Exercise requirements |
Copy nothing but the text: repeat each entry exactly and drop the images.

Dataset excerpts |
* * * *

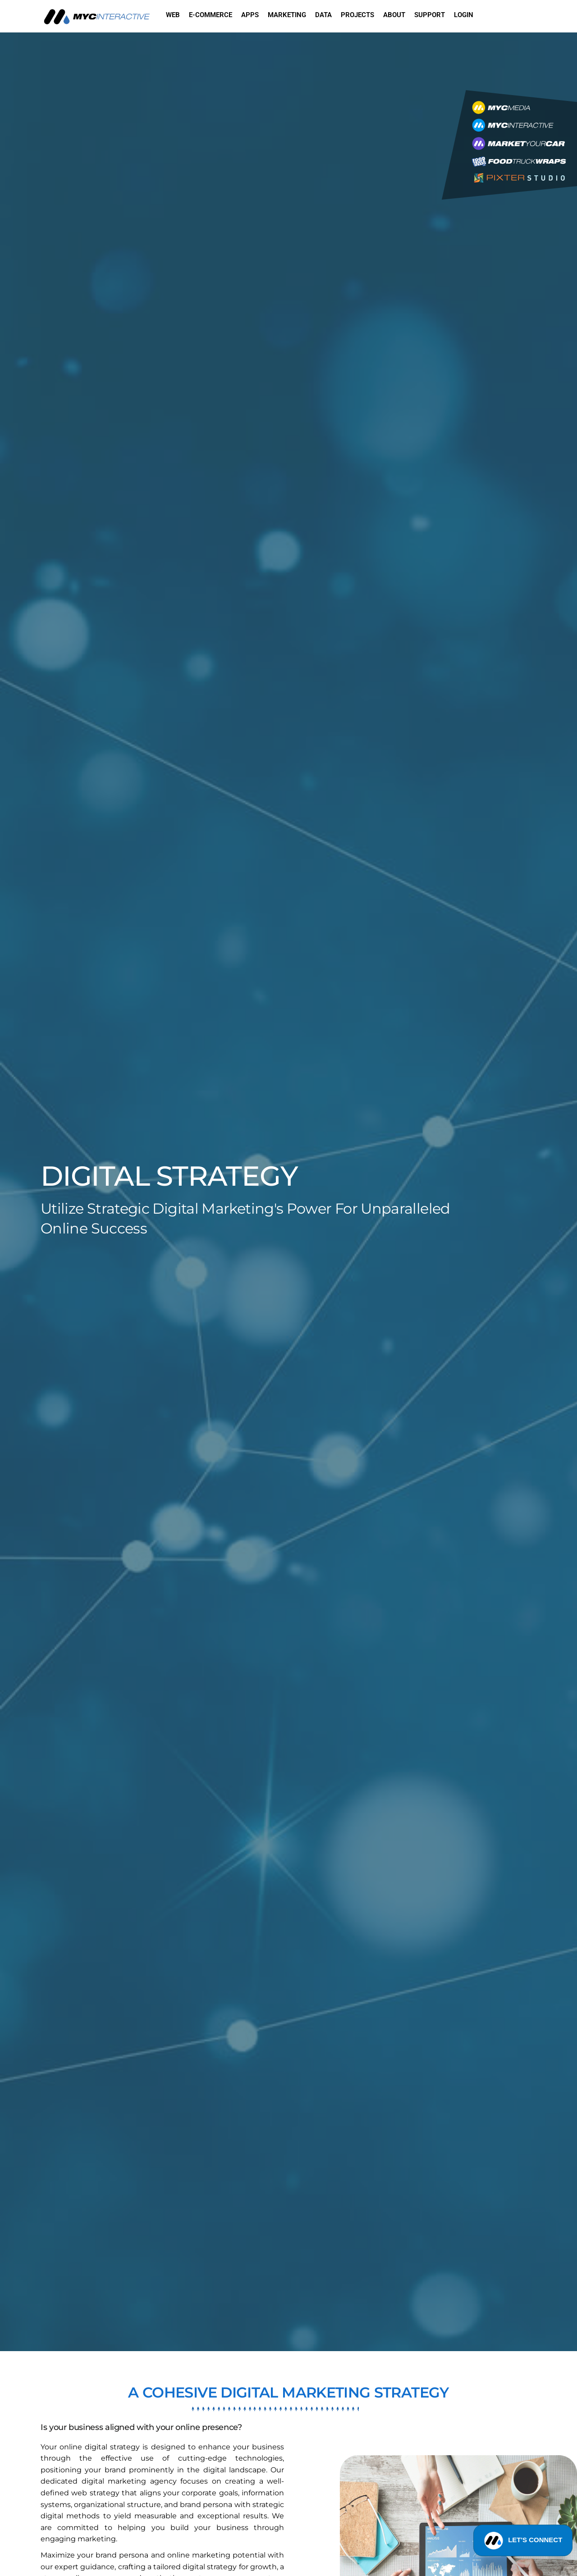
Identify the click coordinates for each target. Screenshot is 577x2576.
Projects (357, 15)
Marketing (287, 15)
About (394, 15)
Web (173, 15)
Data (323, 15)
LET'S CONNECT (523, 2545)
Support (429, 15)
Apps (250, 15)
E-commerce (210, 15)
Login (463, 15)
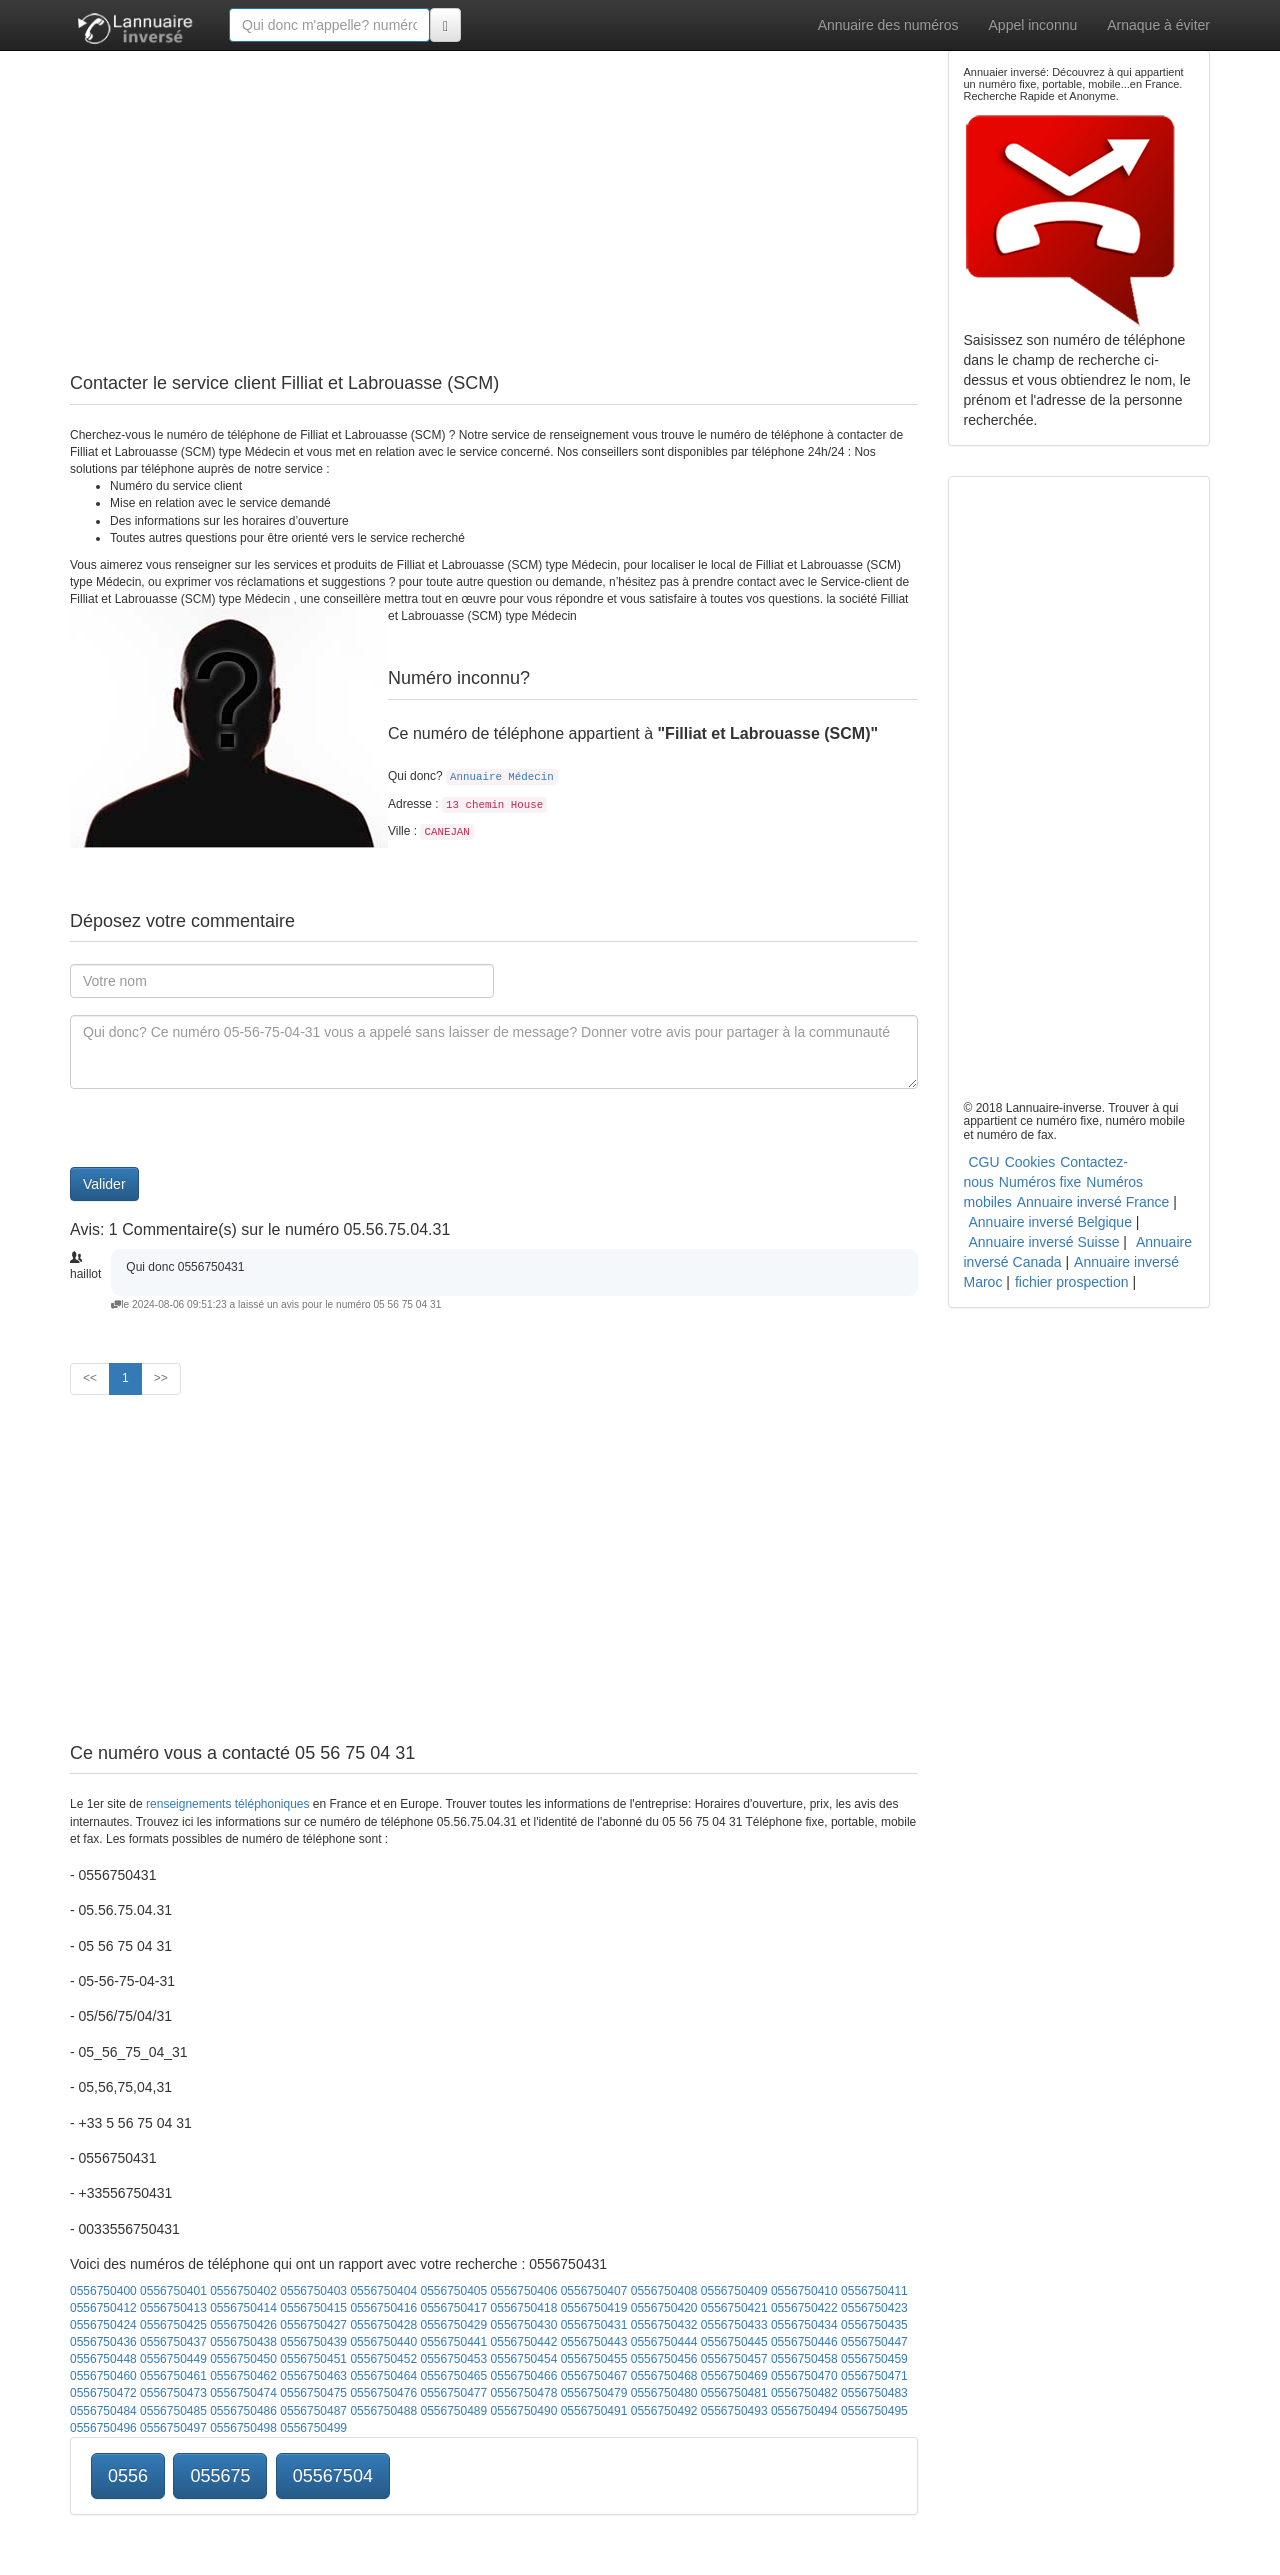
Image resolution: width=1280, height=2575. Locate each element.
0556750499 (313, 2428)
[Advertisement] (494, 190)
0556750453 (453, 2359)
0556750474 (243, 2393)
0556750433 (734, 2325)
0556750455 (594, 2359)
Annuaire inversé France (1093, 1202)
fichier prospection (1072, 1282)
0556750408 (664, 2291)
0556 (128, 2476)
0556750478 (524, 2393)
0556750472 (103, 2393)
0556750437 (173, 2342)
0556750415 (313, 2308)
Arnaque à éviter (1158, 25)
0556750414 (243, 2308)
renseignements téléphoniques (227, 1804)
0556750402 (243, 2291)
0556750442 (524, 2342)
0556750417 (453, 2308)
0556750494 (804, 2411)
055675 (220, 2476)
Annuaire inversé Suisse (1044, 1242)
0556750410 (804, 2291)
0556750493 (734, 2411)
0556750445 (734, 2342)
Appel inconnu (1033, 25)
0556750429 (453, 2325)
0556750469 (734, 2376)
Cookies (1030, 1162)
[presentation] (222, 1128)
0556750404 (383, 2291)
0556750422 (804, 2308)
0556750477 (453, 2393)
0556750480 (664, 2393)
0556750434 (804, 2325)
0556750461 (173, 2376)
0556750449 (173, 2359)
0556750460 (103, 2376)
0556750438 (243, 2342)
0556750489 (453, 2411)
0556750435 (874, 2325)
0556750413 (173, 2308)
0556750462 (243, 2376)
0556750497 (173, 2428)
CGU (984, 1162)
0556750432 (664, 2325)
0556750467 (594, 2376)
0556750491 (594, 2411)
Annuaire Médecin (502, 777)
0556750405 (453, 2291)
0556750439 (313, 2342)
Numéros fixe (1040, 1182)
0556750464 (383, 2376)
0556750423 (874, 2308)
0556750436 (103, 2342)
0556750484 (103, 2411)
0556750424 (103, 2325)
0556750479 (594, 2393)
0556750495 (874, 2411)
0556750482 (804, 2393)
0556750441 (453, 2342)
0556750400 (103, 2291)
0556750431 (594, 2325)
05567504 (333, 2476)
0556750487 (313, 2411)
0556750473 (173, 2393)
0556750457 (734, 2359)
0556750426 (243, 2325)
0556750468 (664, 2376)
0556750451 (313, 2359)
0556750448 (103, 2359)
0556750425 (173, 2325)
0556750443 (594, 2342)
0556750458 (804, 2359)
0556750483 (874, 2393)
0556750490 (524, 2411)
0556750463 (313, 2376)
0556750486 (243, 2411)
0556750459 (874, 2359)
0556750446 (804, 2342)
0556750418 (524, 2308)
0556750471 (874, 2376)
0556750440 (383, 2342)
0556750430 (524, 2325)
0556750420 (664, 2308)
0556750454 (524, 2359)
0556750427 (313, 2325)
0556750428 (383, 2325)
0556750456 (664, 2359)
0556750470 (804, 2376)
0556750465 (453, 2376)
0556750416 (383, 2308)
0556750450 (243, 2359)
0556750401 (173, 2291)
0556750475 (313, 2393)
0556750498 (243, 2428)
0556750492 (664, 2411)
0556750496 (103, 2428)
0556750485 (173, 2411)
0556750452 (383, 2359)
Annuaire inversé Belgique (1050, 1222)
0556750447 (874, 2342)
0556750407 (594, 2291)
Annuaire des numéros (888, 25)
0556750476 (383, 2393)
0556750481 (734, 2393)
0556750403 (313, 2291)
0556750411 (874, 2291)
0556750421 (734, 2308)
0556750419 (594, 2308)
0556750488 (383, 2411)
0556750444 (664, 2342)
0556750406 (524, 2291)
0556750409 (734, 2291)
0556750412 (103, 2308)
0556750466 (524, 2376)
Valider (104, 1184)
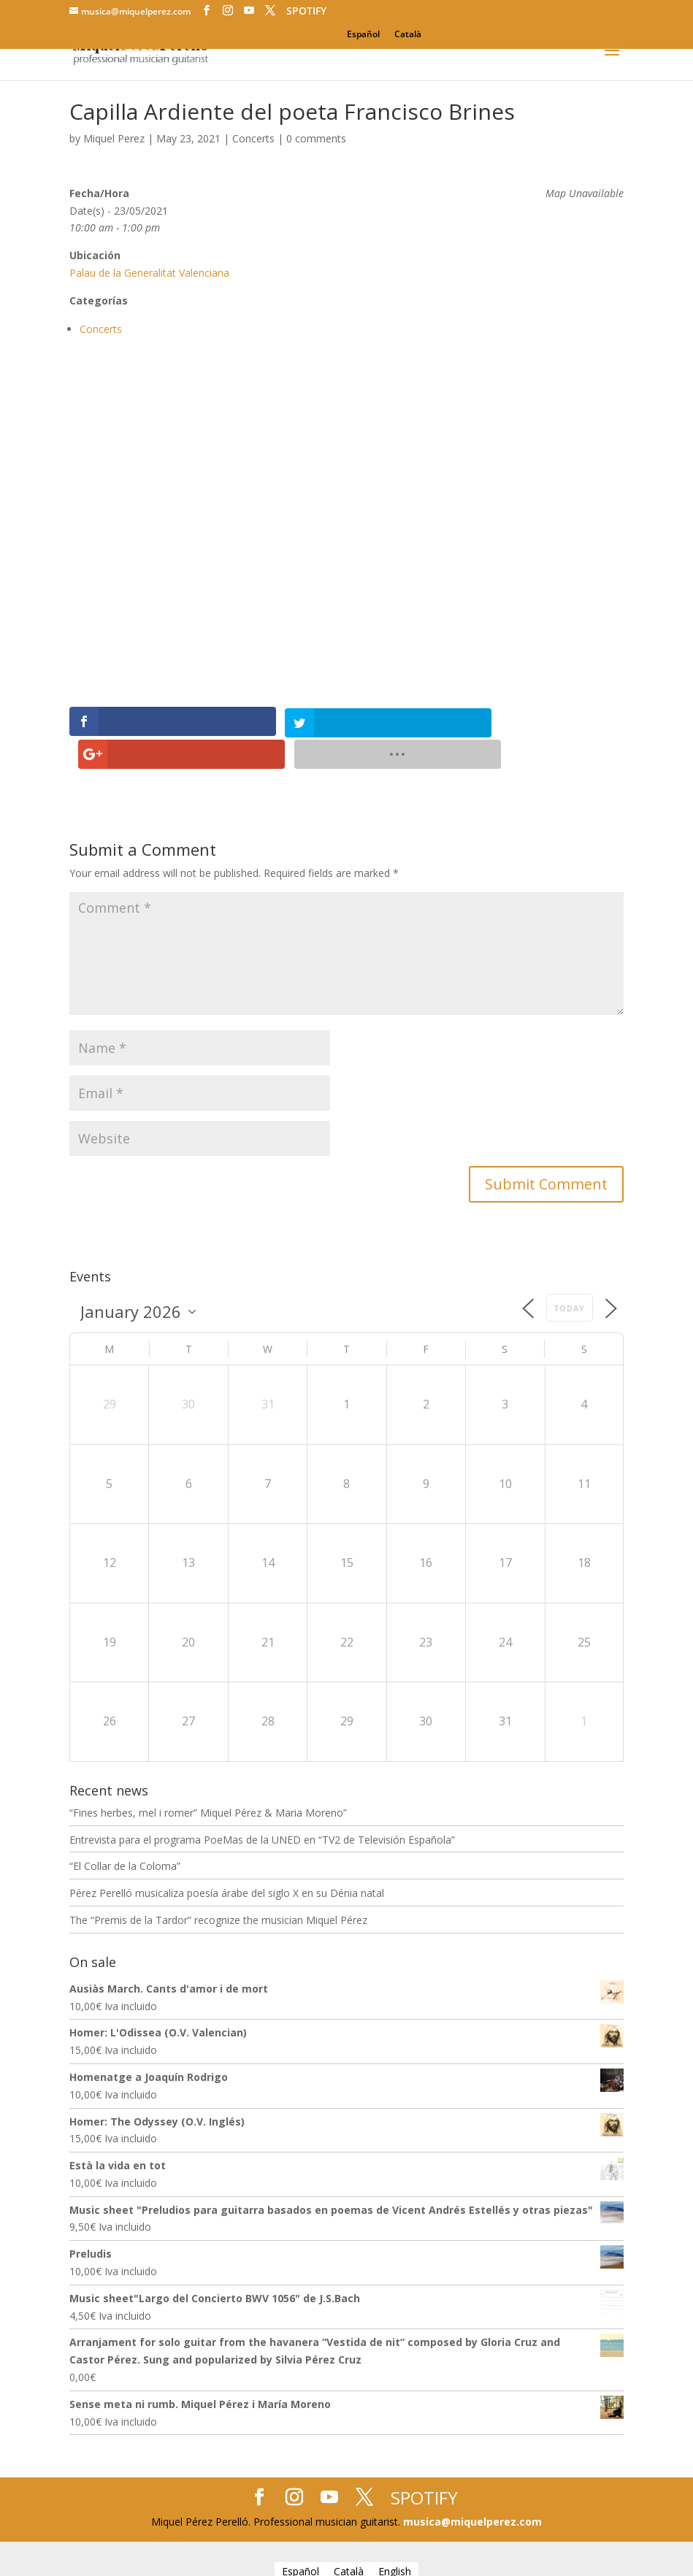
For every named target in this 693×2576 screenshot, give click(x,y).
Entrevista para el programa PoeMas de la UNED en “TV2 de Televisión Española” (262, 1806)
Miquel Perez (114, 138)
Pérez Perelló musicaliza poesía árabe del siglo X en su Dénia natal (226, 1860)
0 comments (316, 138)
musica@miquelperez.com (472, 2489)
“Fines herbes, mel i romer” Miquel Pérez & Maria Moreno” (208, 1779)
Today (569, 1274)
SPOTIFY (306, 11)
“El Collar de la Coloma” (124, 1833)
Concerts (253, 138)
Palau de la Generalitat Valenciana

* * * *

Response to the exercise |
Identify the click coordinates for each target. Screenshot is 577x2576.
Projects (357, 15)
Marketing (287, 15)
About (394, 15)
Web (173, 15)
Data (323, 15)
LET'S CONNECT (523, 2545)
Support (429, 15)
Apps (250, 15)
E-commerce (210, 15)
Login (463, 15)
Image resolution: width=1280, height=2575. Locate each element.
0556750499 (313, 2428)
[Advertisement] (494, 190)
0556750453 (453, 2359)
0556750474 (243, 2393)
0556750433 (734, 2325)
0556750455 (594, 2359)
Annuaire inversé France (1093, 1202)
fichier prospection (1072, 1282)
0556750408 (664, 2291)
0556 (128, 2476)
0556750478 (524, 2393)
0556750472 (103, 2393)
0556750437 (173, 2342)
0556750415 (313, 2308)
Arnaque à éviter (1158, 25)
0556750414 (243, 2308)
renseignements téléphoniques (227, 1804)
0556750402 (243, 2291)
0556750442 (524, 2342)
0556750417 (453, 2308)
0556750494 (804, 2411)
055675 (220, 2476)
Annuaire inversé Suisse (1044, 1242)
0556750410 (804, 2291)
0556750493 (734, 2411)
0556750445 (734, 2342)
Appel inconnu (1033, 25)
0556750429 (453, 2325)
0556750469 (734, 2376)
Cookies (1030, 1162)
[presentation] (222, 1128)
0556750404 (383, 2291)
0556750422 (804, 2308)
0556750477 (453, 2393)
0556750480 (664, 2393)
0556750434 (804, 2325)
0556750461 (173, 2376)
0556750449 (173, 2359)
0556750460 (103, 2376)
0556750438 (243, 2342)
0556750489 (453, 2411)
0556750435 (874, 2325)
0556750413 (173, 2308)
0556750462 (243, 2376)
0556750497 (173, 2428)
CGU (984, 1162)
0556750432 (664, 2325)
0556750467 (594, 2376)
0556750491 (594, 2411)
Annuaire Médecin (502, 777)
0556750405 (453, 2291)
0556750439 (313, 2342)
Numéros fixe (1040, 1182)
0556750464 (383, 2376)
0556750423 (874, 2308)
0556750436 (103, 2342)
0556750484 (103, 2411)
0556750424 (103, 2325)
0556750479 (594, 2393)
0556750495 (874, 2411)
0556750482 (804, 2393)
0556750441 (453, 2342)
0556750400 (103, 2291)
0556750431 (594, 2325)
05567504 (333, 2476)
0556750487 (313, 2411)
0556750473 (173, 2393)
0556750457 (734, 2359)
0556750426 (243, 2325)
0556750468 (664, 2376)
0556750451 (313, 2359)
0556750448 (103, 2359)
0556750425 (173, 2325)
0556750443 (594, 2342)
0556750458 (804, 2359)
0556750483 (874, 2393)
0556750490 (524, 2411)
0556750463 (313, 2376)
0556750486 (243, 2411)
0556750459 (874, 2359)
0556750446 (804, 2342)
0556750418 (524, 2308)
0556750471 (874, 2376)
0556750440 (383, 2342)
0556750430 (524, 2325)
0556750420 (664, 2308)
0556750454 (524, 2359)
0556750427 (313, 2325)
0556750428 (383, 2325)
0556750456 (664, 2359)
0556750470 (804, 2376)
0556750465 (453, 2376)
0556750416 (383, 2308)
0556750450 (243, 2359)
0556750401 (173, 2291)
0556750475 (313, 2393)
0556750498 (243, 2428)
0556750492 (664, 2411)
0556750496 (103, 2428)
0556750485 (173, 2411)
0556750452 (383, 2359)
Annuaire inversé Belgique (1050, 1222)
0556750447 (874, 2342)
0556750407 (594, 2291)
Annuaire des numéros (888, 25)
0556750476 (383, 2393)
0556750481 (734, 2393)
0556750403 (313, 2291)
0556750411 (874, 2291)
0556750421 (734, 2308)
0556750419 (594, 2308)
0556750488 (383, 2411)
0556750444 (664, 2342)
0556750406 (524, 2291)
0556750409 (734, 2291)
0556750412 (103, 2308)
0556750466 (524, 2376)
Valider (104, 1184)
For every named target in this 693×2576 screenshot, give click(x,y).
Entrevista para el programa PoeMas de la UNED en “TV2 de Televisión Española” (262, 1806)
Miquel Perez (114, 138)
Pérez Perelló musicaliza poesía árabe del siglo X en su Dénia natal (226, 1860)
0 comments (316, 138)
musica@miquelperez.com (472, 2489)
“Fines herbes, mel i romer” Miquel Pérez & Maria Moreno” (208, 1779)
Today (569, 1274)
SPOTIFY (306, 11)
“El Collar de la Coloma” (124, 1833)
Concerts (253, 138)
Palau de la Generalitat Valenciana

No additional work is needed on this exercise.